The answers I received were what could only be described as a completely mixed bag. Although some of them feel that the system has changed for the better, others still perceive it to be largely the same as it was a year ago, but they’ve learned to use it as a patient care tool like any other. One self-aware nurse commented that she didn’t really hate the system at first, it was just the idea of it, and it wasn’t worth the energy to keep complaining about it.

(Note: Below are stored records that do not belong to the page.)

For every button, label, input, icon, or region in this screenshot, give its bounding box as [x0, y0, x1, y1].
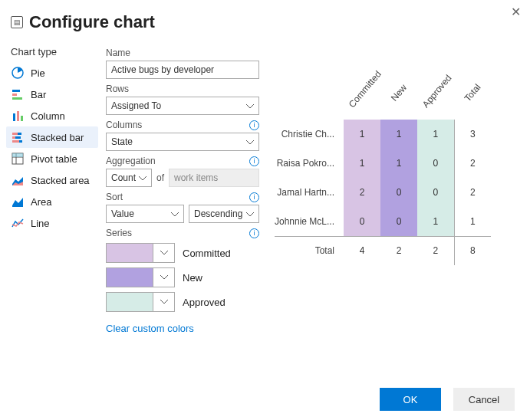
chevron-down-icon	[246, 208, 254, 219]
sort-dir-select[interactable]: Descending	[189, 205, 259, 223]
column-header: Total	[454, 66, 491, 120]
column-icon	[11, 109, 25, 123]
info-icon[interactable]: i	[249, 120, 259, 130]
aggregation-value: Count	[111, 172, 136, 183]
chart-preview: CommittedNewApprovedTotalChristie Ch...1…	[267, 43, 519, 334]
bar-icon	[11, 87, 25, 101]
column-header: Committed	[344, 66, 380, 120]
chart-type-bar[interactable]: Bar	[6, 84, 98, 105]
svg-rect-12	[19, 140, 22, 143]
cell: 2	[344, 178, 380, 207]
chart-type-header: Chart type	[6, 43, 98, 62]
svg-rect-2	[12, 94, 17, 96]
cell: 2	[454, 149, 491, 178]
cell: 0	[380, 178, 417, 207]
cell: 2	[454, 178, 491, 207]
chart-type-area[interactable]: Area	[6, 191, 98, 212]
rows-select[interactable]: Assigned To	[106, 97, 259, 115]
cell: 1	[417, 120, 454, 149]
table-row: Christie Ch...1113	[275, 120, 491, 149]
info-icon[interactable]: i	[249, 156, 259, 166]
pie-icon	[11, 66, 25, 80]
line-icon	[11, 216, 25, 230]
area-icon	[11, 195, 25, 208]
row-header: Raisa Pokro...	[275, 149, 344, 178]
chevron-down-icon	[246, 136, 254, 147]
chart-type-label: Bar	[31, 89, 46, 100]
sort-field-value: Value	[111, 208, 134, 219]
svg-rect-6	[21, 116, 23, 121]
name-input[interactable]: Active bugs by developer	[106, 61, 259, 79]
cell: 1	[344, 149, 380, 178]
series-label: Series i	[106, 228, 259, 238]
column-header: Approved	[417, 66, 454, 120]
table-row: Johnnie McL...0011	[275, 207, 491, 236]
cancel-button[interactable]: Cancel	[453, 388, 515, 411]
chart-type-label: Column	[31, 110, 65, 122]
dialog-footer: OK Cancel	[380, 388, 515, 411]
cell: 0	[417, 178, 454, 207]
cell: 1	[380, 149, 417, 178]
series-color-picker[interactable]	[106, 292, 175, 312]
chart-config-icon: ▤	[11, 16, 23, 28]
chart-type-stacked-bar[interactable]: Stacked bar	[6, 126, 98, 148]
chevron-down-icon	[139, 172, 146, 183]
columns-select[interactable]: State	[106, 133, 259, 151]
cell: 0	[380, 207, 417, 236]
info-icon[interactable]: i	[249, 192, 259, 202]
cell: 3	[454, 120, 491, 149]
chart-type-label: Line	[31, 218, 50, 229]
color-swatch	[107, 293, 153, 311]
total-cell: 8	[454, 236, 491, 265]
series-color-picker[interactable]	[106, 243, 175, 263]
columns-label: Columns i	[106, 120, 259, 130]
row-header: Jamal Hartn...	[275, 178, 344, 207]
series-name: Approved	[183, 297, 225, 308]
chevron-down-icon	[171, 208, 179, 219]
cell: 1	[344, 120, 380, 149]
cell: 0	[344, 207, 380, 236]
svg-rect-3	[12, 97, 22, 100]
stacked-area-icon	[11, 173, 25, 187]
svg-rect-9	[12, 136, 15, 139]
close-button[interactable]: ✕	[511, 5, 521, 19]
cell: 1	[380, 120, 417, 149]
info-icon[interactable]: i	[249, 228, 259, 238]
column-header: New	[380, 66, 417, 120]
total-label: Total	[275, 236, 344, 265]
total-cell: 2	[417, 236, 454, 265]
ok-button[interactable]: OK	[380, 388, 441, 411]
svg-rect-4	[13, 113, 15, 121]
series-color-picker[interactable]	[106, 267, 175, 287]
row-header: Johnnie McL...	[275, 207, 344, 236]
chevron-down-icon	[246, 100, 254, 111]
svg-rect-10	[15, 136, 21, 139]
clear-custom-colors-link[interactable]: Clear custom colors	[106, 323, 194, 334]
chart-type-stacked-area[interactable]: Stacked area	[6, 169, 98, 191]
series-row: Committed	[106, 243, 259, 263]
chart-type-column[interactable]: Column	[6, 105, 98, 126]
color-swatch	[107, 244, 153, 262]
row-header: Christie Ch...	[275, 120, 344, 149]
aggregation-select[interactable]: Count	[106, 169, 152, 187]
dialog-title: Configure chart	[29, 12, 155, 32]
chart-type-line[interactable]: Line	[6, 212, 98, 234]
sort-field-select[interactable]: Value	[106, 205, 184, 223]
series-row: Approved	[106, 292, 259, 312]
chart-type-label: Stacked bar	[31, 132, 84, 143]
chart-type-label: Pie	[31, 67, 45, 79]
chevron-down-icon	[153, 268, 174, 287]
aggregation-label: Aggregation i	[106, 156, 259, 166]
svg-rect-11	[12, 140, 19, 143]
chart-type-pie[interactable]: Pie	[6, 62, 98, 84]
chart-type-list: Chart type PieBarColumnStacked barPivot …	[6, 43, 98, 334]
color-swatch	[107, 268, 153, 287]
rows-label: Rows	[106, 84, 259, 94]
pivot-preview-table: CommittedNewApprovedTotalChristie Ch...1…	[275, 66, 491, 265]
stacked-bar-icon	[11, 130, 25, 144]
chart-type-label: Pivot table	[31, 153, 77, 165]
series-row: New	[106, 267, 259, 287]
rows-value: Assigned To	[111, 100, 161, 111]
chevron-down-icon	[153, 293, 174, 311]
chart-type-pivot-table[interactable]: Pivot table	[6, 148, 98, 169]
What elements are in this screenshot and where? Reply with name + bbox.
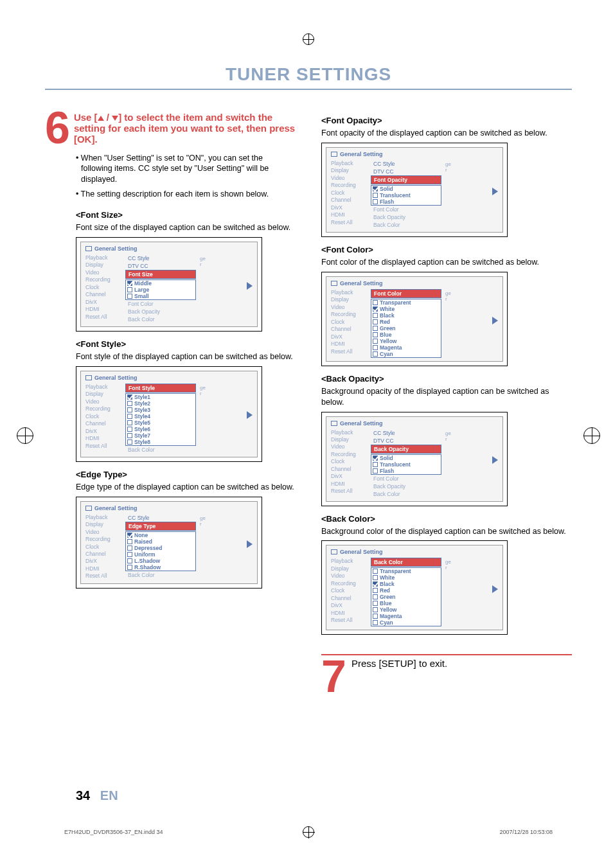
ui-hint: ger — [200, 256, 206, 267]
section-heading: <Font Color> — [321, 245, 572, 254]
t: / — [104, 112, 112, 123]
up-arrow-icon — [98, 116, 104, 121]
step-text: Use [ / ] to select the item and switch … — [74, 109, 296, 148]
ui-option: Solid — [371, 455, 441, 461]
checkbox-icon — [127, 294, 132, 299]
ui-option-label: L.Shadow — [134, 558, 160, 564]
ui-submenu: CC StyleDTV CCBack OpacitySolidTransluce… — [371, 429, 441, 498]
ui-sidebar-item: Playback — [84, 384, 123, 391]
ui-option-label: Large — [134, 287, 149, 293]
ui-option: Red — [371, 587, 441, 594]
registration-mark-bottom-icon — [303, 826, 314, 838]
step-text: Press [SETUP] to exit. — [351, 658, 447, 696]
registration-mark-left-icon — [17, 427, 33, 444]
ui-sidebar-item: Channel — [330, 197, 368, 204]
ui-sidebar: PlaybackDisplayVideoRecordingClockChanne… — [330, 429, 368, 498]
ui-option: Green — [371, 594, 441, 600]
ui-window-title: General Setting — [340, 549, 383, 555]
ui-right-pane: ger — [444, 160, 499, 229]
ui-option-list: SolidTranslucentFlash — [371, 185, 441, 206]
ui-option: White — [371, 574, 441, 581]
ui-option: Magenta — [371, 613, 441, 619]
section-heading: <Font Opacity> — [321, 116, 572, 125]
ui-sidebar-item: DivX — [330, 473, 368, 480]
checkbox-icon — [373, 456, 378, 461]
footer-file: E7H42UD_DVDR3506-37_EN.indd 34 — [64, 829, 163, 835]
ui-option: Blue — [371, 600, 441, 607]
step-bullets: • When "User Setting" is set to "ON", yo… — [45, 153, 296, 200]
ui-sidebar-item: Display — [330, 296, 368, 303]
ui-option: Large — [126, 287, 195, 293]
ui-sidebar-item: Playback — [84, 254, 123, 261]
ui-menu-item: CC Style — [371, 429, 441, 437]
ui-option-label: Solid — [380, 186, 393, 192]
ui-sidebar-item: Display — [84, 391, 123, 398]
ui-option-label: Flash — [380, 199, 394, 205]
checkbox-icon — [127, 414, 132, 419]
ui-sidebar-item: Video — [330, 443, 368, 450]
ui-hint: ger — [200, 385, 206, 396]
ui-sidebar-item: Reset All — [84, 443, 123, 450]
ui-option-label: Small — [134, 293, 149, 299]
step-6: 6 Use [ / ] to select the item and switc… — [45, 109, 296, 148]
ui-option: Middle — [126, 280, 195, 287]
ui-option: Translucent — [371, 461, 441, 468]
window-icon — [331, 549, 337, 554]
down-arrow-icon — [112, 116, 118, 121]
checkbox-icon — [373, 581, 378, 587]
checkbox-icon — [127, 565, 132, 570]
ui-hint: ger — [445, 161, 451, 173]
checkbox-icon — [373, 607, 378, 612]
ui-font-color: General SettingPlaybackDisplayVideoRecor… — [321, 272, 508, 366]
checkbox-icon — [373, 614, 378, 619]
ui-option-label: Middle — [134, 280, 152, 287]
checkbox-icon — [373, 594, 378, 599]
window-icon — [85, 506, 92, 511]
section-heading: <Back Opacity> — [321, 374, 572, 384]
ui-option-label: Raised — [134, 538, 152, 545]
registration-mark-icon — [303, 33, 314, 45]
step-7-wrap: 7 Press [SETUP] to exit. — [321, 654, 572, 696]
ui-hint: ger — [445, 430, 451, 442]
ui-sidebar: PlaybackDisplayVideoRecordingClockChanne… — [330, 289, 368, 358]
ui-hint: ger — [445, 559, 451, 571]
ui-option: Magenta — [371, 344, 441, 351]
ui-menu-item-dim: Font Color — [371, 206, 441, 213]
ui-option-list: TransparentWhiteBlackRedGreenBlueYellowM… — [371, 567, 441, 626]
ui-submenu: Font ColorTransparentWhiteBlackRedGreenB… — [371, 289, 441, 358]
ui-sidebar-item: Playback — [330, 160, 368, 167]
ui-sidebar-item: Video — [330, 304, 368, 311]
checkbox-icon — [373, 313, 378, 318]
checkbox-icon — [373, 339, 378, 344]
ui-menu-item-selected: Back Color — [371, 558, 441, 567]
ui-sidebar-item: Clock — [84, 284, 123, 291]
ui-option: Flash — [371, 199, 441, 205]
window-icon — [331, 152, 337, 157]
ui-window-title: General Setting — [94, 375, 138, 381]
page-number: 34 EN — [76, 788, 118, 803]
ui-sidebar-item: Reset All — [330, 348, 368, 355]
checkbox-icon — [127, 287, 132, 292]
checkbox-icon — [127, 545, 132, 551]
ui-option-label: Cyan — [380, 619, 393, 626]
step-number: 7 — [321, 658, 346, 696]
checkbox-icon — [127, 439, 132, 445]
ui-sidebar-item: Recording — [84, 405, 123, 412]
ui-sidebar-item: Playback — [330, 289, 368, 296]
ui-option: None — [126, 532, 195, 538]
section-text: Font opacity of the displayed caption ca… — [321, 128, 572, 139]
ui-sidebar: PlaybackDisplayVideoRecordingClockChanne… — [84, 514, 123, 580]
ui-right-pane: ger — [444, 558, 499, 626]
ui-option-label: Black — [380, 581, 395, 587]
ui-sidebar-item: Recording — [330, 311, 368, 318]
ui-option-label: Red — [380, 587, 390, 594]
ui-sidebar-item: Display — [84, 261, 123, 269]
ui-option-list: SolidTranslucentFlash — [371, 454, 441, 475]
section-text: Background color of the displayed captio… — [321, 526, 572, 537]
checkbox-icon — [373, 193, 378, 198]
checkbox-icon — [373, 351, 378, 357]
ui-option-list: TransparentWhiteBlackRedGreenBlueYellowM… — [371, 299, 441, 358]
ui-sidebar-item: Clock — [84, 413, 123, 420]
ui-option: Translucent — [371, 192, 441, 199]
ui-sidebar-item: Video — [330, 175, 368, 182]
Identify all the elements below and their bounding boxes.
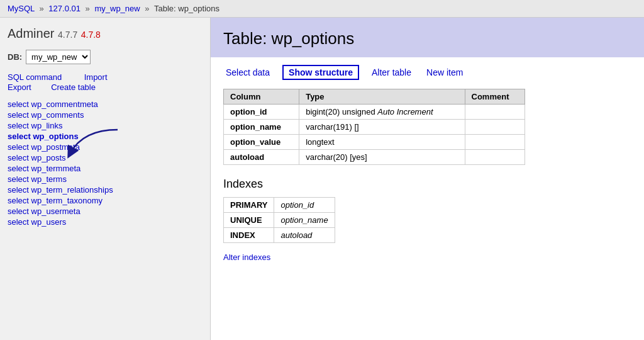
list-item: select wp_links [8,121,203,130]
list-item: select wp_term_relationships [8,185,203,195]
list-item: select wp_commentmeta [8,99,203,109]
list-item: select wp_usermeta [8,207,203,216]
table-row: autoload varchar(20) [yes] [224,150,525,165]
list-item: select wp_terms [8,174,203,184]
col-header-column: Column [224,89,299,105]
cell-comment [465,150,525,165]
breadcrumb-mysql[interactable]: MySQL [8,4,35,13]
create-table-link[interactable]: Create table [51,82,96,92]
structure-table: Column Type Comment option_id bigint(20)… [223,89,525,165]
list-item-wp-options: select wp_options [8,132,203,141]
table-link-wp-posts[interactable]: select wp_posts [8,153,66,162]
index-column: autoload [274,228,335,243]
alter-table-tab[interactable]: Alter table [369,66,414,79]
table-row: UNIQUE option_name [224,213,335,228]
table-list: select wp_commentmeta select wp_comments… [8,99,203,227]
breadcrumb: MySQL » 127.0.01 » my_wp_new » Table: wp… [0,0,644,18]
cell-type: bigint(20) unsigned Auto Increment [299,105,465,120]
app-title: Adminer 4.7.7 4.7.8 [8,26,203,41]
table-link-wp-term-relationships[interactable]: select wp_term_relationships [8,185,113,195]
cell-column: option_id [224,105,299,120]
select-data-tab[interactable]: Select data [223,66,272,79]
cell-column: option_name [224,120,299,135]
table-row: PRIMARY option_id [224,198,335,213]
list-item: select wp_comments [8,110,203,120]
table-row: option_name varchar(191) [] [224,120,525,135]
sidebar-links: SQL command Import Export Create table [8,72,203,92]
version-old: 4.7.7 [58,30,77,40]
indexes-table: PRIMARY option_id UNIQUE option_name IND… [223,197,335,243]
sidebar: Adminer 4.7.7 4.7.8 DB: my_wp_new SQL co… [0,18,211,340]
table-link-wp-users[interactable]: select wp_users [8,217,66,227]
table-row: INDEX autoload [224,228,335,243]
nav-tabs: Select data Show structure Alter table N… [223,65,631,80]
sql-command-link[interactable]: SQL command [8,72,62,82]
indexes-title: Indexes [223,178,631,191]
index-column: option_name [274,213,335,228]
db-selector-row: DB: my_wp_new [8,50,203,64]
col-header-type: Type [299,89,465,105]
table-link-wp-usermeta[interactable]: select wp_usermeta [8,207,80,216]
main-content: Table: wp_options Select data Show struc… [211,18,644,340]
index-type: PRIMARY [224,198,274,213]
table-title: Table: wp_options [223,29,631,48]
version-new: 4.7.8 [81,30,101,40]
table-link-wp-commentmeta[interactable]: select wp_commentmeta [8,99,98,109]
cell-comment [465,135,525,150]
alter-indexes-link: Alter indexes [223,252,631,262]
export-link[interactable]: Export [8,82,31,92]
cell-comment [465,105,525,120]
list-item: select wp_termmeta [8,164,203,173]
table-link-wp-term-taxonomy[interactable]: select wp_term_taxonomy [8,196,103,205]
list-item: select wp_term_taxonomy [8,196,203,205]
breadcrumb-db[interactable]: my_wp_new [94,4,140,13]
list-item: select wp_postmeta [8,142,203,152]
cell-column: autoload [224,150,299,165]
table-link-wp-links[interactable]: select wp_links [8,121,62,130]
breadcrumb-current: Table: wp_options [154,4,219,13]
list-item: select wp_posts [8,153,203,162]
col-header-comment: Comment [465,89,525,105]
cell-comment [465,120,525,135]
table-link-wp-terms[interactable]: select wp_terms [8,174,67,184]
table-row: option_id bigint(20) unsigned Auto Incre… [224,105,525,120]
cell-column: option_value [224,135,299,150]
list-item: select wp_users [8,217,203,227]
cell-type: varchar(191) [] [299,120,465,135]
cell-type: varchar(20) [yes] [299,150,465,165]
index-type: INDEX [224,228,274,243]
table-link-wp-comments[interactable]: select wp_comments [8,110,84,120]
table-row: option_value longtext [224,135,525,150]
db-label: DB: [8,52,22,62]
index-column: option_id [274,198,335,213]
table-link-wp-postmeta[interactable]: select wp_postmeta [8,142,80,152]
table-header: Table: wp_options [211,18,644,57]
index-type: UNIQUE [224,213,274,228]
db-select[interactable]: my_wp_new [26,50,91,64]
new-item-tab[interactable]: New item [424,66,465,79]
show-structure-tab[interactable]: Show structure [282,65,359,80]
alter-indexes-anchor[interactable]: Alter indexes [223,252,270,262]
app-name: Adminer [8,26,54,40]
breadcrumb-ip[interactable]: 127.0.01 [48,4,80,13]
table-link-wp-options[interactable]: select wp_options [8,132,79,141]
table-link-wp-termmeta[interactable]: select wp_termmeta [8,164,80,173]
cell-type: longtext [299,135,465,150]
import-link[interactable]: Import [84,72,108,82]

That’s the central challenge of most of us that are in the implementation and support business have to figure out – how to determine which users are going to be like that nurse gradually accepting the system vs. which users are going to rage against it regardless. This is the magic of figuring out which of the 20% of users will ultimately need 80% of your attention, and finding a way to help them adjust.

One thing I found interesting about the experience was that only the health system-owned primary care practices are on the system, and they have no health information exchange with their community and subspecialty docs. The specialty physician caring for my relative walked in with a (gasp!) paper chart from his office, after walking it out the door and across the campus, sans audit trail, sans security, and with wild abandon.

After I recovered from the delirious thought that it would probably spend the night in the trunk of his car, mingling with other deviant charts, I asked him why he was still on paper and whether they planned to switch any time soon. It turns out they are, having finally succumbed to being purchased by the health system after a protracted battle with one of their major insurers.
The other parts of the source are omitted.